Since its founding, Orbital has attracted nearly $79 million in funding (one of its investors is In-Q-Tel, the venture capital arm of the CIA). And the industry at large is doing well: A recent report by J.P. Morgan estimates that investors currently spend $2 billion to $3 billion on big data, a number that’s expected to climb. With alternative data being churned out at such a pace, however, regulation still has to catch up. Mike Gantcher is the head of sales at RS Metrics, which uses planes, drones, and satellites to measure traffic outside retail stores. When clients approach RS Metrics, he says, they often question the legality of using data in this way. “That’s the first thing hedge funds ask, so they don’t go to jail,” Gantcher says. If a person were to make a trade based on nonpublic knowledge — such as a tip from a shipping executive about the contents of a cargo container — he could be accused of insider trading.

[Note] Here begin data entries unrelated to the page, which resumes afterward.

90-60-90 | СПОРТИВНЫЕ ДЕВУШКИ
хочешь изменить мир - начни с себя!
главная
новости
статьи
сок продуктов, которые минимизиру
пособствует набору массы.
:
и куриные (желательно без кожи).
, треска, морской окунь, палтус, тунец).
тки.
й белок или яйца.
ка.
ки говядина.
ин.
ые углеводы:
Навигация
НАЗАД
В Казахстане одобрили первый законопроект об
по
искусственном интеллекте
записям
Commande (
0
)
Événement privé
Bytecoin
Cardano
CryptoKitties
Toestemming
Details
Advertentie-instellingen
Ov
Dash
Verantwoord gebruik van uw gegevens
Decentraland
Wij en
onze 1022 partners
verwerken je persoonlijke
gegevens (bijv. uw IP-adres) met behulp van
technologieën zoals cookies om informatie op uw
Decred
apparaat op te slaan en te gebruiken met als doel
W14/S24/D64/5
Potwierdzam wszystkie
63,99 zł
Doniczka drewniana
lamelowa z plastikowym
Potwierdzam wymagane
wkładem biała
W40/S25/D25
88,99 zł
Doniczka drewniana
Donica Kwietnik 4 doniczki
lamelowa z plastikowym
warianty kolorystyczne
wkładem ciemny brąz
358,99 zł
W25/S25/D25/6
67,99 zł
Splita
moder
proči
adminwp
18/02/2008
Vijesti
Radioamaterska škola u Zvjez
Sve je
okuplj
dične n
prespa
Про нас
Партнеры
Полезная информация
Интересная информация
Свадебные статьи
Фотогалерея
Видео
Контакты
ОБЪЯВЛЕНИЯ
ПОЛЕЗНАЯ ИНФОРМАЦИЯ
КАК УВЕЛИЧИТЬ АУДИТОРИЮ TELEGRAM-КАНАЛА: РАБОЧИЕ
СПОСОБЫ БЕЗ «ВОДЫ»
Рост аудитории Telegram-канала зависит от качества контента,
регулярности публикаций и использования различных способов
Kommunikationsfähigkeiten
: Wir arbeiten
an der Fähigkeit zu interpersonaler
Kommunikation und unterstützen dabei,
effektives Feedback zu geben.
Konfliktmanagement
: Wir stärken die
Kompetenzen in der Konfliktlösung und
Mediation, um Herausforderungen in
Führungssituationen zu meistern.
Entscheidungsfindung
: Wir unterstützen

The Securities and Exchange Commission has yet to weigh in, so, for now, firms are careful to stick with data that’s publicly available: Twitter feeds, radio broadcasts from cargo ships, photographs from space. Then there’s the issue of privacy. Placed, a company that uses smartphone location data to estimate how online ads impact retail foot traffic, masks any trace of identifying information (Placed was acquired by Snap in June for $200 million). And firms like Orbital rely on lower-resolution images in which people aren’t distinguishable. Besides, a person’s identity is a rare bit of data that to hedge funders isn’t worth a whole lot. “We’re not marketers,” says Zatreanu. “We want to understand not just you but what people like you are doing.”